Mat's day didn't look to be ending much better than it had begun. After finally escaping the attention of the queen, he made his way back to the inn only to get jumped in the hallway. And, yes, by that point he'd been spoiling for a fight himself, but that sort of thing just didn't happen in the Wandering Woman, and the innkeeper was in a bit of a state over it.
As were, he was discovering, the serving girls. Or so he assumed. Even Caira, who'd he danced with and kissed on more than one occasion, had nothing but disdainful glares for him tonight. "Cook says she won't fix anything but soup and bread for those as are drowning their tongues in wine," she sniffed at him. "Though why my Lord would want gilded fish when he has a gilded woman waiting in his room, I'm sure I couldn't say."
Mat frowned and headed up the stairs, pausing at his door and listening to the dice. Luck would just have to be with him. With a sigh, he pushed to the open and found himself facing the Hunter Elayne had made her Warder.

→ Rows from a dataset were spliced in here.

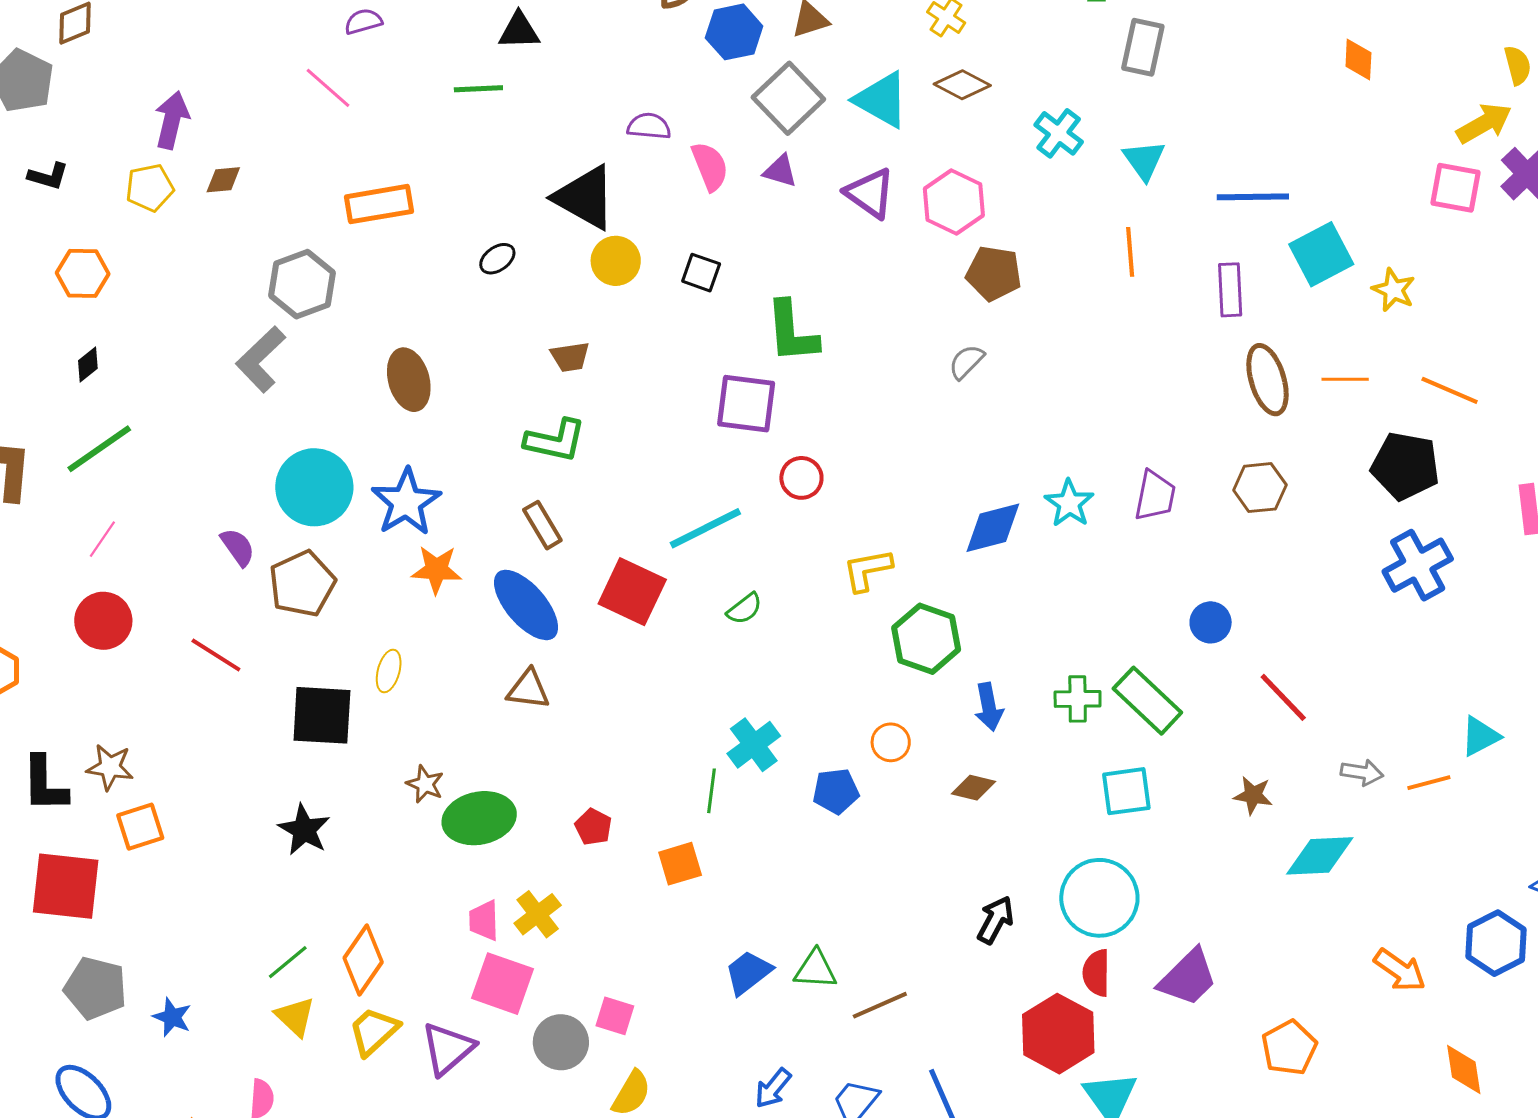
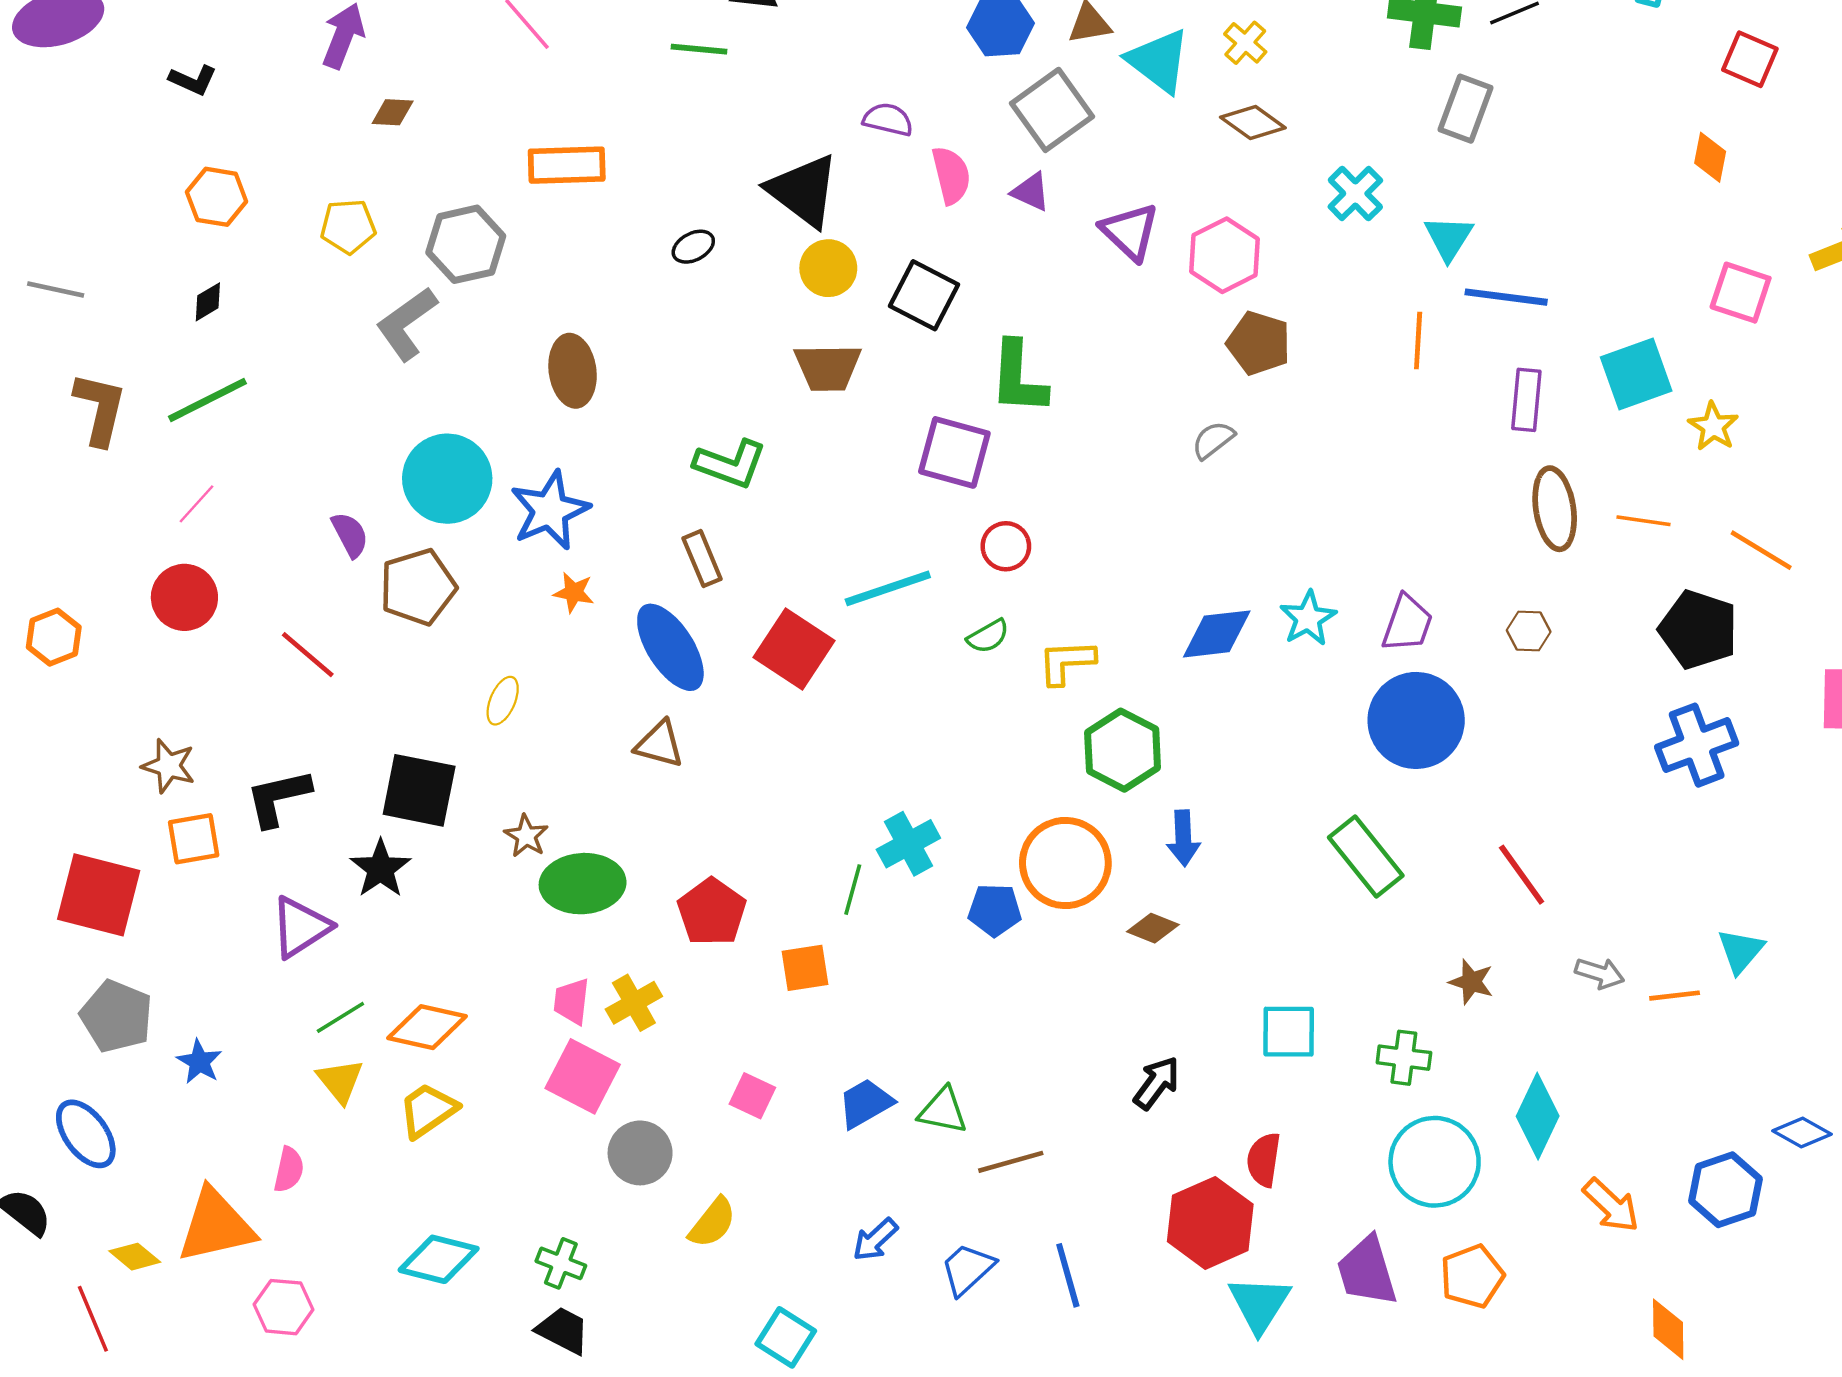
cyan triangle: (882, 100) -> (1159, 61), moved
yellow pentagon: (150, 188) -> (348, 226), moved
pink square: (1455, 188) -> (1741, 293), moved
blue line: (1253, 197) -> (1506, 297), moved
black square: (701, 273) -> (924, 295), size x1.5
brown trapezoid: (570, 357) -> (828, 367), moved, size x1.5
brown hexagon: (1260, 488) -> (1529, 631), size x0.7
orange star: (436, 570) -> (574, 592), size x0.7
green semicircle: (744, 609) -> (988, 636), moved
blue circle: (1211, 622) -> (1416, 720), moved, size x2.0
green cross: (1078, 699) -> (1404, 1058), moved
black square: (322, 715) -> (419, 790), moved
cyan triangle: (1480, 736) -> (1741, 951), turned -30
orange circle: (891, 742) -> (1065, 863), size x2.0
black L-shape: (45, 784) -> (278, 798), moved, turned 70
cyan square: (1126, 791) -> (1289, 1032), moved
red pentagon: (593, 827) -> (712, 912), size x1.6
cyan diamond: (1320, 856) -> (1538, 1116), moved, turned -70
cyan circle: (1099, 898) -> (1435, 1162), moved
orange diamond: (363, 960) -> (427, 1027), turned 60
purple trapezoid: (1188, 978) -> (1367, 1271), moved, turned 110
pink square: (615, 1016) -> (752, 1096), moved
purple triangle: (448, 1048) -> (301, 927), moved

"If this is about Olver," he began and suddenly a twist of memory unfolded:
There was no hope, with Seanchan to the west and Whitecloaks to the east, no hope and only one chance, so he raised the curled Horn and blew, not really knowing what to expect. The sound came out golden, and a fog began to rise, appearing from nowhere, obscuring the land as if clouds covered it. And down the clouds they rode, as though down a mountainside, the dead heroes of legend who were called back by the Horn of Valere. Artur Hawkwing himself led, tall and hook-noosed, and behind him came the rest, little more than a hundred. Mikel of the Pure Heart, and Shivan the Hunter, and Paedrig, the golden-tongued peacemaker, and there, carrying the silver bow with which she never missed...
"You are she. Birgitte, for true. Burn my bones to ash," he gaped, "it's impossible. How? How?"
The woman of legend gave a resigned sigh. "I was ripped out untimely, Hornsounder, cast out by Moghedien to die and saved by Elayne's bonding." She spoke slowly, studying him to be sure he understood. "I feared you might remember who I used to be."
Feeling like he'd been punched between the eyes, he flung himself into an armchair and scowled at her. "Elayne and Nynaeve know and kept it from me, true? I weary of secrets, Birgitte, and they harbor secrets as a grain barn harbors rats. They've become Aes Sedai, eyes and hearts. Even Nynaeve is twice a stranger now."
"You have your own secrets." The way she looked at him, you would have thought he was a tavern puzzle. "For one, you've not told them you blew the Horn of Valere. The smallest of your secrets from them, I think."
He blinked. He assumed they had told her. "What secrets do I have? Those women know my toenails and my dreams." He leaned forward. "Make them see reason. You're Birgitte Silverbow. You can make them do as you say. This city has a pit-trap at every crossing and grows more dangerous by the day. Make them come away now before it's too late."
She laughed. "You have the wrong end, Hornsounder. I'm Elayne's Warder. I obey." Her smile became rueful. "Birgitte Silverbow. Faith of the Light, I'm not sure I still am that woman. I'm no hero now, only another woman to make my way. And as for your secrets. What language do we speak, Hornsounder?"
He opened his mouth...and stopped, really hearing what she had just asked. Nosane iro gavane domorakoshi, Diynen'd'ma'purvene? Speak we what language, Sounder of the Horn? The hair on his neck stood up. "The old blood," he said carefully. "An Aes Sedai once told me--why are you bloody laughing?"
"You, Mat," she managed. "Some people speak a few words because of the old blood, usually without understanding what they say. But you...one sentence you're an Eharoni High Prince and the next a First Lord of Manetheren, accent and idiom perfect. No, don't worry, you're secret is safe with me." She hesitated. "Is mine with you?"
He waved a hand, too flabbergasted to be offended. "Do I look like my tongue flaps?" Birgitte! In the flesh! "Burn me, I could use a drink." Before that was out of his mouth, he knew it had been the wrong thing to say. Women never--
"That sounds right to me," she said. "I could use a pitcher of wine myself. Blood and ashes, when you recognized me, I nearly swallowed my tongue."
He stared at her and she winked back. "There's enough noise in the common room, we could talk without being overheard. Besides, I wouldn't mind sitting and looking a bit. Elayne preaches like a Tovan councilor if I ogle a man for longer than a heartbeat."
He nodded before he thought. Other men's memories told him Tovans were a stark and disapproving people, and also that they were a thousand years gone and more. On the one hand, a chance to talk with Birgitte--Birgitte!, but on the other, he doubted he would be able to hear the music downstairs over the rattling in his skull. She must be a key to it, somehow. A man with the brains of a goat would be climbing out the window right now. "A pitcher or two sounds fine to me," he told her instead.
[OOC: And even more Crown of Swords. I swear, Mat only gets two days to do everything in a book. It's insane.]